At present, deep neural networks usually have some subjective prejudices, which tend to be more biased toward one side when they perform classification tasks. This bias may seriously affect the performance of the entire recognition system. For example, a stable convolutional neural network should have a very high accuracy rate while maintaining a very low false detection rate. However, the actual situation is often that the false detection rate will also increase when the accuracy rate is increased at the same time. To evaluate the partiality of our model, we input the defective images and defect-free images into the fully trained model to generate their own True Negative Rate (TNR) and True Positive Rate (TPR) accuracy. In all, 973 defect images and 27 normal images are identified in the dataset containing 1000 defective fabric images, and the TNR is 97.3%; 981 normal images and 19 defect images are identified in the dataset containing 1000 defect-free fabric images, and the TPR is 98.1%. Overall, the total correct recognition rate in the whole system is 97.7%, with it taking 28.2 milliseconds on average for each input image to be recognized.
Feature visualization of VGG16
Deconvolutional neural networks
The experiment in previous section fully demonstrated the excellent performance of VGG16 in fabric defect recognition. However, the number of parameters is approximately 134 million, and the reconstructed VGG16 model takes up approximately 1 gigabyte of hard disk space (including parameters and graphs). Such a large number of parameters are laborious to real-time fabric defect recognition in industrial fields. Our next task is to reduce the number of model parameters and speed up the network operation without affecting the recognition accuracy rate of the whole system.
Fully understanding convolutional operation is a prerequisite for improving a convolutional neural network. Interpreting the convolutional operation requires comprehending the feature activity in intermediate layers. 24 Therefore, we utilized deconvolutional networks 25 to project feature activation back to the input pixel space, revealing what input pattern originally caused a specific activation in the network feature maps. 13 A deconvolutional network can be regarded as a convolutional network that uses the same constituent parts but in reverse.
Switches
In the convolutional networks, the max-pooling operation allows the feature maps of the layer above to capture a larger receptive field than the current layer. 8 It is regrettable that the max-pooling operation is nonreversible.
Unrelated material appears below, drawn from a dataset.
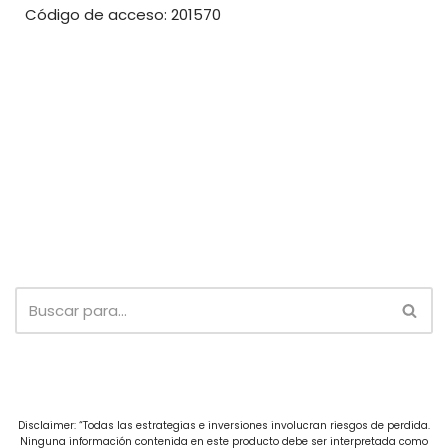
Código de acceso: 201570
Disclaimer: “Todas las estrategias e inversiones involucran riesgos de perdida.
Ninguna información contenida en este producto debe ser interpretada como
However, we can obtain an approximate version by recording the locations of the maximum value within each pooling region in a set of switches. 26 Within each neighborhood of the feature maps, we can record both the value and location of the maximum value. Pooled maps store the max-values, while switches record the locations of max-values.
Unpooling
We can perform the unpooling operation when we obtain the pooled maps and switches. Projecting down from previous layers uses the pooled maps and switches generated by the max-pooling in the convolutional networks on the way up. 13 For the sake of holding the invariance of the activation, the unpooling operation uses these switches to array the reconstructions from the higher layers into appropriate locations in the deconvolutional networks. 26 The corresponding unpooling operation is shown in Figure 2.
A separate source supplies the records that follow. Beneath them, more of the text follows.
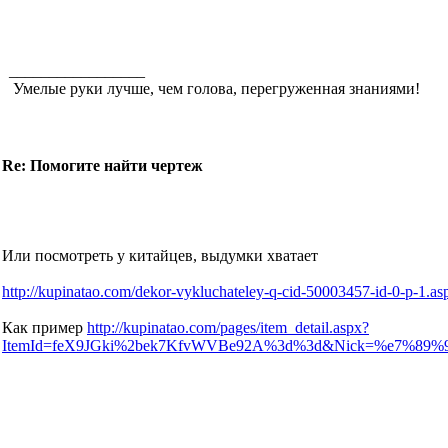
_________________
Умелые руки лучше, чем голова, перегруженная знаниями!
Re: Помогите найти чертеж
Или посмотреть у китайцев, выдумки хватает
http://kupinatao.com/dekor-vykluchateley-q-cid-50003457-id-0-p-1.as
Как пример
http://kupinatao.com/pages/item_detail.aspx?
ItemId=feX9JGki%2bek7KfvWVBe92A%3d%3d&Nick=%e7%89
An illustration of the switch and unpooling operation in a deconvolutional network. Using switches that record the locations of the local maximum for each pooling layer in a convolutional network. The same color represents the same position between the original feature map and the unpooled feature map.
Deconvolution
The convolutional network uses convolution kernels to convolve the feature maps from the layer above. To invert this, the deconvolutional network uses transposed versions of the same convolution kernels. To visualize a convolutional network, a deconvolutional network is attached to each of its hidden layers, as illustrated in Figure 3, providing a continuous path back to the input image pixels. To evaluate a given convolutional network activation, this article sets all other values in the same layer to zero and regards the feature maps as input to the attached deconvolutional network layers. 13 Then, we can successively reconstruct the activation in the layer beneath and repeat this operation until the input pixel space is reached.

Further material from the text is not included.